Problem to solve:
Only one stretch of the data below should be repeated: the lines from the line containing "guidance, you can" through the line containing "day and age.", inclusive, exactly as they are.

Study material:
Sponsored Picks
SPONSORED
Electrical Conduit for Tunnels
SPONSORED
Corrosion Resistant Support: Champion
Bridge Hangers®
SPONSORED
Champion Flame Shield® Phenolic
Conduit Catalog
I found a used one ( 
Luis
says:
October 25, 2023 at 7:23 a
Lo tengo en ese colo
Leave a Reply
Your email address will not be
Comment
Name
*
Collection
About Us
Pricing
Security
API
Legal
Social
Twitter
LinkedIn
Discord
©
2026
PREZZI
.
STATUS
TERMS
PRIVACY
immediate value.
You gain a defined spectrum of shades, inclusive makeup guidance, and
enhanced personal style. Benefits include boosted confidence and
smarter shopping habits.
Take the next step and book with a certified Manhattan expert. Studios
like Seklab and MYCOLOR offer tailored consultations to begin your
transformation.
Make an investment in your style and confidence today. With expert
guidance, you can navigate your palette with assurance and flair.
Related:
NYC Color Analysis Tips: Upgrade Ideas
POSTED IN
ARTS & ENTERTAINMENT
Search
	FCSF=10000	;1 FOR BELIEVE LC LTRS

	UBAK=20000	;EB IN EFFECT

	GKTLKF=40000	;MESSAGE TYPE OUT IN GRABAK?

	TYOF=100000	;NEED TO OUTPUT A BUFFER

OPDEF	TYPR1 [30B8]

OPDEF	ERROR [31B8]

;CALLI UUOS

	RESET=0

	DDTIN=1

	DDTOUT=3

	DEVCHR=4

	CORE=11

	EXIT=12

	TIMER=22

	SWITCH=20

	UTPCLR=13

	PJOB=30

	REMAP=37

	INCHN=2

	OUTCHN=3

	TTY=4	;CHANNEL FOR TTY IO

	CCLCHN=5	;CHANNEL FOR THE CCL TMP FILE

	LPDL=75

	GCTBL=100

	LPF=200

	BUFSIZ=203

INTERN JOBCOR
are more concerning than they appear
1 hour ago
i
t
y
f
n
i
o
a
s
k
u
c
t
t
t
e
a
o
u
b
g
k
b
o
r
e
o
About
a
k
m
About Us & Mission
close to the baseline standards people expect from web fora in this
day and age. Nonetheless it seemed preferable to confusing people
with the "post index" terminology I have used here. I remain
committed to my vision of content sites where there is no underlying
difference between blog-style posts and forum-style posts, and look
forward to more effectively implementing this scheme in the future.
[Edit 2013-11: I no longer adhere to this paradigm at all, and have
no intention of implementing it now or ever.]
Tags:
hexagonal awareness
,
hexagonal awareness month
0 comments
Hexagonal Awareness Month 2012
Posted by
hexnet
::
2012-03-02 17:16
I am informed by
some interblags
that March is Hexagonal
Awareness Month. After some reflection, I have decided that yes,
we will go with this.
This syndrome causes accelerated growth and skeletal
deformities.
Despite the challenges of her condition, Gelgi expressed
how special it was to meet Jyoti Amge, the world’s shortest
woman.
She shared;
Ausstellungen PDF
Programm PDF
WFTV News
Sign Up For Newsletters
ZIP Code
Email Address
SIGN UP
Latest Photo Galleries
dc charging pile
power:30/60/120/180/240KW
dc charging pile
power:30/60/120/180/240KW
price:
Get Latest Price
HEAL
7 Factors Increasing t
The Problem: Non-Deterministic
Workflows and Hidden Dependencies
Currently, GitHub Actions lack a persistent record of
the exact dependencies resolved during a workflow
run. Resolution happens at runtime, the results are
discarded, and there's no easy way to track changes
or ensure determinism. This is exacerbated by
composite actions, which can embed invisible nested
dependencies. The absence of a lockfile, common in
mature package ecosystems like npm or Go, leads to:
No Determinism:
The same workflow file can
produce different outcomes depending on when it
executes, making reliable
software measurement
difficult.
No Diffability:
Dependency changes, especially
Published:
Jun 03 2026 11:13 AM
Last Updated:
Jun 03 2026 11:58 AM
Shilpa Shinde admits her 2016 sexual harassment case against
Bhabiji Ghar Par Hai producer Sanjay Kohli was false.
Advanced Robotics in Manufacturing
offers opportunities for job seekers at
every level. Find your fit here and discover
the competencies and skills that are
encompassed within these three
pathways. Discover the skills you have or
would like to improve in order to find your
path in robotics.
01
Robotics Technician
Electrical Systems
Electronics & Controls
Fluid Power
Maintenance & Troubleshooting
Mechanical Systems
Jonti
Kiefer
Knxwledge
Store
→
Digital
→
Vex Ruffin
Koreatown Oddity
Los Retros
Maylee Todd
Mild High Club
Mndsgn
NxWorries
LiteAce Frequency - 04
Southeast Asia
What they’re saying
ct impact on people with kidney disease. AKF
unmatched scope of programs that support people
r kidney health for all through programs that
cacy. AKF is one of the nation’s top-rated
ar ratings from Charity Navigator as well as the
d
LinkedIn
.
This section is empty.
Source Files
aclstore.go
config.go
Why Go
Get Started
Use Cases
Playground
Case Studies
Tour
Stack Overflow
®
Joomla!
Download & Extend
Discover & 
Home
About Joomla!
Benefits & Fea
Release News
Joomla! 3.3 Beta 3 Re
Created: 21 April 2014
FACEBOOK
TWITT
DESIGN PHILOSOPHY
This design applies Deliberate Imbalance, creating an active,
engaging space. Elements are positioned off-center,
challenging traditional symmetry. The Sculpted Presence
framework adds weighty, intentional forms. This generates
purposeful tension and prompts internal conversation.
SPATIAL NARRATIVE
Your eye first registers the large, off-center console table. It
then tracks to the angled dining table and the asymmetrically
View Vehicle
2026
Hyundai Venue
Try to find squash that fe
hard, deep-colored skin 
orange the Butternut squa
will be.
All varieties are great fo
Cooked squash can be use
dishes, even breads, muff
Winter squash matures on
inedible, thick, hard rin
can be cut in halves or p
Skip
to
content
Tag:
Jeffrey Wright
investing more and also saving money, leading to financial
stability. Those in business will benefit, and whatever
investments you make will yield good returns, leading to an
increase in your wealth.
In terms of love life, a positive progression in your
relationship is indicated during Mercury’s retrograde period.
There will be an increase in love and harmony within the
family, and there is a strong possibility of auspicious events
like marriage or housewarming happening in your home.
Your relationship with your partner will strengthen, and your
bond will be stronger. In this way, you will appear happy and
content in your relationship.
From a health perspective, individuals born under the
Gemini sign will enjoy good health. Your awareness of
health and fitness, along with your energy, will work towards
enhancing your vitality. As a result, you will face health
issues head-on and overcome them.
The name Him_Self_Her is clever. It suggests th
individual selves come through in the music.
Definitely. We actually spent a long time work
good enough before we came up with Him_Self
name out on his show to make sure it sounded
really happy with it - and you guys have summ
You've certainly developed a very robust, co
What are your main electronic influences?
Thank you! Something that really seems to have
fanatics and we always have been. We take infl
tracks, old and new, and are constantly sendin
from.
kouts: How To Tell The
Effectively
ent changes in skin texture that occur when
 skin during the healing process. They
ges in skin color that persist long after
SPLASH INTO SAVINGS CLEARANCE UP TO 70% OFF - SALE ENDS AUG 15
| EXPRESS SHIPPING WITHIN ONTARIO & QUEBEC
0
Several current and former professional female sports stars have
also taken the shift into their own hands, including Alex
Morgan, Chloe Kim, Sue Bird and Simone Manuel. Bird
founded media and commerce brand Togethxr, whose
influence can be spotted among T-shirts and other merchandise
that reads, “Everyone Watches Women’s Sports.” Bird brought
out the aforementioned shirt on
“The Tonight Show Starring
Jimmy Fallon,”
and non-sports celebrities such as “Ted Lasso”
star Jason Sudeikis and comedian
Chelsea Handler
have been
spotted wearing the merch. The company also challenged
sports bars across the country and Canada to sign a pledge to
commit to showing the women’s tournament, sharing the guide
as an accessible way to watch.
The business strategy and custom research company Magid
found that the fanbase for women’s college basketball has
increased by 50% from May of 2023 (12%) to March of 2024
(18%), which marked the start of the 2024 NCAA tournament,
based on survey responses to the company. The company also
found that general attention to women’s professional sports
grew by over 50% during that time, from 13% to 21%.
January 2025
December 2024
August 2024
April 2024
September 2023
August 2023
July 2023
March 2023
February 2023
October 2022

Exercise result:
guidance, you can navigate your palette with assurance and flair.
Related:
NYC Color Analysis Tips: Upgrade Ideas
POSTED IN
ARTS & ENTERTAINMENT
Search
	FCSF=10000	;1 FOR BELIEVE LC LTRS

	UBAK=20000	;EB IN EFFECT

	GKTLKF=40000	;MESSAGE TYPE OUT IN GRABAK?

	TYOF=100000	;NEED TO OUTPUT A BUFFER

OPDEF	TYPR1 [30B8]

OPDEF	ERROR [31B8]

;CALLI UUOS

	RESET=0

	DDTIN=1

	DDTOUT=3

	DEVCHR=4

	CORE=11

	EXIT=12

	TIMER=22

	SWITCH=20

	UTPCLR=13

	PJOB=30

	REMAP=37

	INCHN=2

	OUTCHN=3

	TTY=4	;CHANNEL FOR TTY IO

	CCLCHN=5	;CHANNEL FOR THE CCL TMP FILE

	LPDL=75

	GCTBL=100

	LPF=200

	BUFSIZ=203

INTERN JOBCOR
are more concerning than they appear
1 hour ago
i
t
y
f
n
i
o
a
s
k
u
c
t
t
t
e
a
o
u
b
g
k
b
o
r
e
o
About
a
k
m
About Us & Mission
close to the baseline standards people expect from web fora in this
day and age. Nonetheless it seemed preferable to confusing people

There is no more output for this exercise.